Task goal: Copy every line of the entries that has the string "Data" in it.

-=-=-=-=-

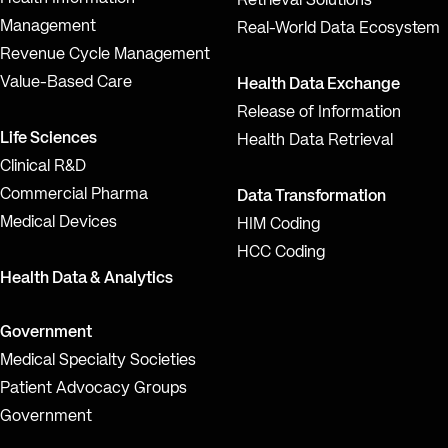
Retrieval Solutions
Management
Real-World Data Ecosystem
Revenue Cycle Management
Value-Based Care
Health Data Exchange
Release of Information
Life Sciences
Health Data Retrieval
Clinical R&D
Commercial Pharma
Data Transformation
Medical Devices
HIM Coding
HCC Coding
Health Data & Analytics
Government
Medical Specialty Societies
Patient Advocacy Groups
Government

-=-=-=-=-

Written solution:
Real-World Data Ecosystem
Health Data Exchange
Health Data Retrieval
Data Transformation
Health Data & Analytics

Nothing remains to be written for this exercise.